日々の事を書き記した手紙の、その返事。アイリが望んだ、望んでしまった、エヴァルドとの繋がり。何故それがここにあるのか。それは今や読み返す事もなく、しまわれている筈である。


こうなってしまう前に、陛下に伝えておくべきだった。そう思っても、もう手遅れだ。ファビアーノは荒々しく立ち上がり、机を回ってきたかと思うと一枚を拾い上げ、勢いよくアイリの眼前に突きつけた。


思わずアイリは一歩足を引き、それから目を逸らしてしまう。疚しい内容では無いと言えるが、どれほどの説得力があるだろうか。アイリがその手紙類をしまっていたのは、珊瑚の宮の王妃の寝室。王妃の部屋に他の男、それも元婚約者と交わした手紙がある。それだけで何を言ってもそれはもう、ただの言い訳にしかならない。


「エヴァルドと手紙をやり取りしていたとは、まったく知らなかったな。日付は、最近の物まである。これはどういう事だ?」

「……珊瑚の宮に入られたのですか」

「俺がどこの宮に入ろうが自由だ」


それはそうだ。しかし、王妃個人の寝室に無断で立ち入るとは、国王であろうと無遠慮が過ぎるという物。
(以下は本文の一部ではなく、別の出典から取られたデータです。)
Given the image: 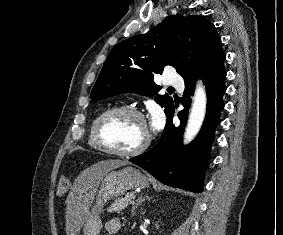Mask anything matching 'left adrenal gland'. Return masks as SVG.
Listing matches in <instances>:
<instances>
[{"instance_id": "1", "label": "left adrenal gland", "mask_w": 283, "mask_h": 235, "mask_svg": "<svg viewBox=\"0 0 283 235\" xmlns=\"http://www.w3.org/2000/svg\"><path fill=\"white\" fill-rule=\"evenodd\" d=\"M146 199H150V197L148 195H145L143 197V195H140L138 198H137V202L136 204L132 207V215L134 216L135 215V210L136 208H138V206L140 204H142V202H144Z\"/></svg>"}]
</instances>
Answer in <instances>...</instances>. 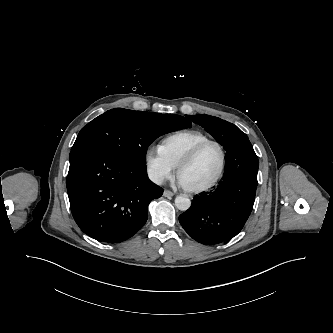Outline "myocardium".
Wrapping results in <instances>:
<instances>
[{
  "mask_svg": "<svg viewBox=\"0 0 333 333\" xmlns=\"http://www.w3.org/2000/svg\"><path fill=\"white\" fill-rule=\"evenodd\" d=\"M213 145L218 148L219 153H220V163L219 167L217 169V172L213 176V178L208 181L207 183L198 186V187H187L183 186L184 189L190 193H202L205 192L209 189H211L221 178L224 168H225V163H226V153L223 148V146L215 141V140H206L204 142L199 143L196 145L178 164L177 166V176L180 179V174L183 171L184 168H186L188 165H190L200 154V152L207 146Z\"/></svg>",
  "mask_w": 333,
  "mask_h": 333,
  "instance_id": "obj_1",
  "label": "myocardium"
}]
</instances>
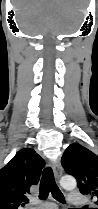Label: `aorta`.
Wrapping results in <instances>:
<instances>
[{
    "label": "aorta",
    "mask_w": 98,
    "mask_h": 209,
    "mask_svg": "<svg viewBox=\"0 0 98 209\" xmlns=\"http://www.w3.org/2000/svg\"><path fill=\"white\" fill-rule=\"evenodd\" d=\"M60 185L65 190H73L77 186V182L72 176H63L60 179Z\"/></svg>",
    "instance_id": "aorta-1"
}]
</instances>
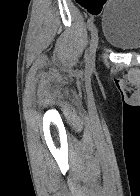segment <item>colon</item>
Segmentation results:
<instances>
[{
  "label": "colon",
  "mask_w": 140,
  "mask_h": 196,
  "mask_svg": "<svg viewBox=\"0 0 140 196\" xmlns=\"http://www.w3.org/2000/svg\"><path fill=\"white\" fill-rule=\"evenodd\" d=\"M78 2H80V3H83V2H85V1H83V0H77Z\"/></svg>",
  "instance_id": "1"
}]
</instances>
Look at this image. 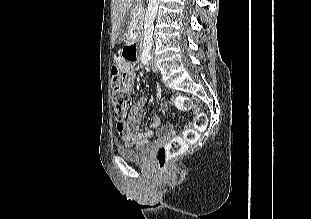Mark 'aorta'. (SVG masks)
I'll return each instance as SVG.
<instances>
[{
  "label": "aorta",
  "mask_w": 311,
  "mask_h": 219,
  "mask_svg": "<svg viewBox=\"0 0 311 219\" xmlns=\"http://www.w3.org/2000/svg\"><path fill=\"white\" fill-rule=\"evenodd\" d=\"M159 0H149L144 20L143 47L150 49L153 44L154 20L158 10Z\"/></svg>",
  "instance_id": "aorta-1"
}]
</instances>
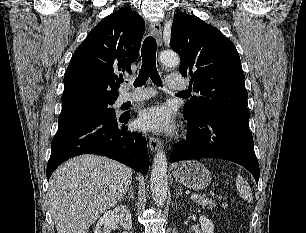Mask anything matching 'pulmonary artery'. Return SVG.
Returning <instances> with one entry per match:
<instances>
[{
    "mask_svg": "<svg viewBox=\"0 0 306 233\" xmlns=\"http://www.w3.org/2000/svg\"><path fill=\"white\" fill-rule=\"evenodd\" d=\"M167 86L172 91H183L187 87L184 79L178 76H174V75L168 76ZM154 95H155V91L153 89L137 91L135 93L124 91L120 93L116 103L117 105H121L126 102L142 101V100L149 99L150 97Z\"/></svg>",
    "mask_w": 306,
    "mask_h": 233,
    "instance_id": "1",
    "label": "pulmonary artery"
}]
</instances>
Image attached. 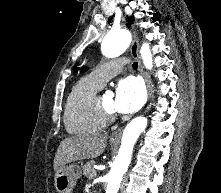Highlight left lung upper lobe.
<instances>
[{"label": "left lung upper lobe", "instance_id": "5c2ea615", "mask_svg": "<svg viewBox=\"0 0 221 193\" xmlns=\"http://www.w3.org/2000/svg\"><path fill=\"white\" fill-rule=\"evenodd\" d=\"M77 70H78V68L75 69V71H77ZM85 71H86V69L83 68V69H82V73L85 72Z\"/></svg>", "mask_w": 221, "mask_h": 193}]
</instances>
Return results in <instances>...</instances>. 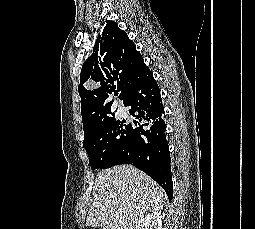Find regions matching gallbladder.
Instances as JSON below:
<instances>
[{"instance_id": "gallbladder-1", "label": "gallbladder", "mask_w": 255, "mask_h": 229, "mask_svg": "<svg viewBox=\"0 0 255 229\" xmlns=\"http://www.w3.org/2000/svg\"><path fill=\"white\" fill-rule=\"evenodd\" d=\"M102 229H110V227H108V226H105V227H103Z\"/></svg>"}]
</instances>
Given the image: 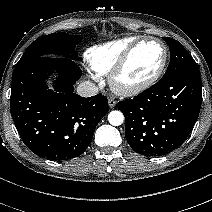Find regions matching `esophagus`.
Instances as JSON below:
<instances>
[{"label":"esophagus","mask_w":212,"mask_h":212,"mask_svg":"<svg viewBox=\"0 0 212 212\" xmlns=\"http://www.w3.org/2000/svg\"><path fill=\"white\" fill-rule=\"evenodd\" d=\"M108 104L110 108H114L116 106V101L113 98H109Z\"/></svg>","instance_id":"obj_1"}]
</instances>
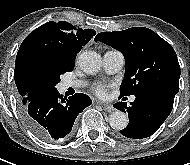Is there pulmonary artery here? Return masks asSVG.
I'll use <instances>...</instances> for the list:
<instances>
[{"mask_svg":"<svg viewBox=\"0 0 190 165\" xmlns=\"http://www.w3.org/2000/svg\"><path fill=\"white\" fill-rule=\"evenodd\" d=\"M125 63L124 55L118 50H108L103 55V67L108 74H115L119 72ZM66 87L80 88L85 86L82 80H67ZM135 96H131L130 101L133 102Z\"/></svg>","mask_w":190,"mask_h":165,"instance_id":"obj_1","label":"pulmonary artery"}]
</instances>
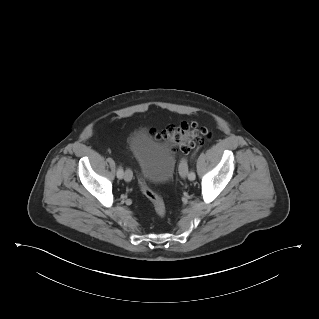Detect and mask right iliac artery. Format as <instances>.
<instances>
[{
	"instance_id": "82829eb1",
	"label": "right iliac artery",
	"mask_w": 319,
	"mask_h": 319,
	"mask_svg": "<svg viewBox=\"0 0 319 319\" xmlns=\"http://www.w3.org/2000/svg\"><path fill=\"white\" fill-rule=\"evenodd\" d=\"M123 175H124V172H123V168L120 166L117 170V177L119 179H122L123 178Z\"/></svg>"
}]
</instances>
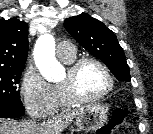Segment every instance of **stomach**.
Listing matches in <instances>:
<instances>
[{
	"label": "stomach",
	"mask_w": 153,
	"mask_h": 134,
	"mask_svg": "<svg viewBox=\"0 0 153 134\" xmlns=\"http://www.w3.org/2000/svg\"><path fill=\"white\" fill-rule=\"evenodd\" d=\"M108 108L104 104L95 103L82 108L76 117L78 131H96L107 121Z\"/></svg>",
	"instance_id": "0dacf381"
}]
</instances>
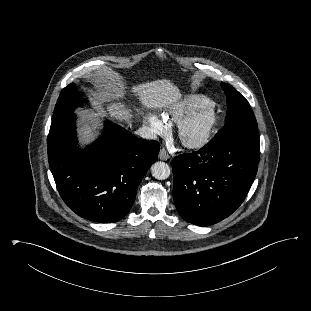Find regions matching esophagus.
Returning a JSON list of instances; mask_svg holds the SVG:
<instances>
[{
  "mask_svg": "<svg viewBox=\"0 0 311 311\" xmlns=\"http://www.w3.org/2000/svg\"><path fill=\"white\" fill-rule=\"evenodd\" d=\"M159 158L161 160H168L170 158V156H169L168 152L164 148H162L159 152Z\"/></svg>",
  "mask_w": 311,
  "mask_h": 311,
  "instance_id": "1",
  "label": "esophagus"
}]
</instances>
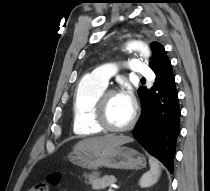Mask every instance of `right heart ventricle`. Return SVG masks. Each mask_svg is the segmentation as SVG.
I'll use <instances>...</instances> for the list:
<instances>
[{"label": "right heart ventricle", "instance_id": "right-heart-ventricle-1", "mask_svg": "<svg viewBox=\"0 0 210 191\" xmlns=\"http://www.w3.org/2000/svg\"><path fill=\"white\" fill-rule=\"evenodd\" d=\"M105 88L89 78H83L77 85L73 98V132L76 135L86 137L103 131L93 121V108Z\"/></svg>", "mask_w": 210, "mask_h": 191}]
</instances>
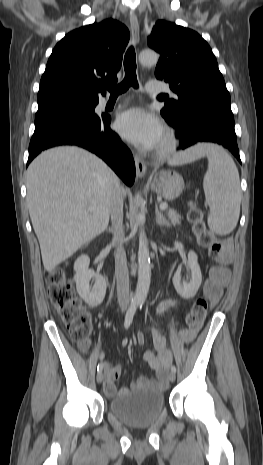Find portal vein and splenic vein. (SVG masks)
Instances as JSON below:
<instances>
[{
	"instance_id": "1",
	"label": "portal vein and splenic vein",
	"mask_w": 263,
	"mask_h": 465,
	"mask_svg": "<svg viewBox=\"0 0 263 465\" xmlns=\"http://www.w3.org/2000/svg\"><path fill=\"white\" fill-rule=\"evenodd\" d=\"M168 208V205L166 203H161L160 204V209L161 210H166Z\"/></svg>"
}]
</instances>
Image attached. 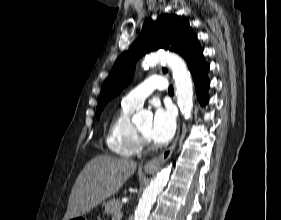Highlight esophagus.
<instances>
[{"label": "esophagus", "instance_id": "esophagus-1", "mask_svg": "<svg viewBox=\"0 0 281 220\" xmlns=\"http://www.w3.org/2000/svg\"><path fill=\"white\" fill-rule=\"evenodd\" d=\"M179 134H180V126L178 127V132H177V135H176V138H175L173 144L169 148L164 150L159 156L154 157L153 159L148 161L144 165L145 172L154 173L155 171L160 169L161 166L170 158L173 150L176 147V144H177V141L179 138Z\"/></svg>", "mask_w": 281, "mask_h": 220}]
</instances>
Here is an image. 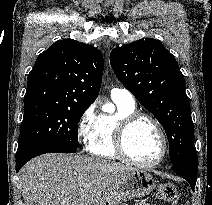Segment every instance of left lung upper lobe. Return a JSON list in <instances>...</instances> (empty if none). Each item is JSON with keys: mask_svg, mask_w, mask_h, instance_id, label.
<instances>
[{"mask_svg": "<svg viewBox=\"0 0 212 205\" xmlns=\"http://www.w3.org/2000/svg\"><path fill=\"white\" fill-rule=\"evenodd\" d=\"M110 63L121 83L165 129L172 166L197 162L189 99L175 57L158 40L145 38L114 48Z\"/></svg>", "mask_w": 212, "mask_h": 205, "instance_id": "5c2ea615", "label": "left lung upper lobe"}]
</instances>
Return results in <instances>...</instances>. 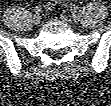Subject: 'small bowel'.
<instances>
[{"label":"small bowel","instance_id":"obj_1","mask_svg":"<svg viewBox=\"0 0 111 106\" xmlns=\"http://www.w3.org/2000/svg\"><path fill=\"white\" fill-rule=\"evenodd\" d=\"M60 3V0H51L48 2L46 9L47 10H52L57 4Z\"/></svg>","mask_w":111,"mask_h":106}]
</instances>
これまで国王がその場に足を踏み入れなかったのは、王妃を慮ってのことでは無かったのか。


ただ、逆に言ってしまえば、秘め事は全てその部屋で行われる、という事でもあった。そういう例があった事は、アイリも歴史としては知っている。だからこそ、こうまで怒らせているのだ、という事などアイリはとっくに気が付いているのだ。けれど、それでも、唯一の自由を、土足で踏みにじられたような気がした。


アイリは顔を上げると、挑むようにファビアーノを見つめる。それはあの日、初めて会った時と同じ瞳だった。


「それは、ただの友人として書いたものです。お読みになったのでしょう? なればお分かりの筈。ただ一人の友人と手紙を交わすことも、私には許されないのでしょうか。それほどまでに私を、浅はかな女だとお思いなのでしょうか」

「だったらこれは何だ!」


そう言ってファビアーノは、胸元から別の紙を取り出すと、再びアイリに突きつけた。


短い文章が書かれた、一通の便箋である。


曰く、真夜中にエヴァルドが珊瑚の宮へ入り、明け方まで戻らず、明け方アイリが真珠の宮へ戻っていく姿を見た、と。


アイリの不貞を告発する文書であった。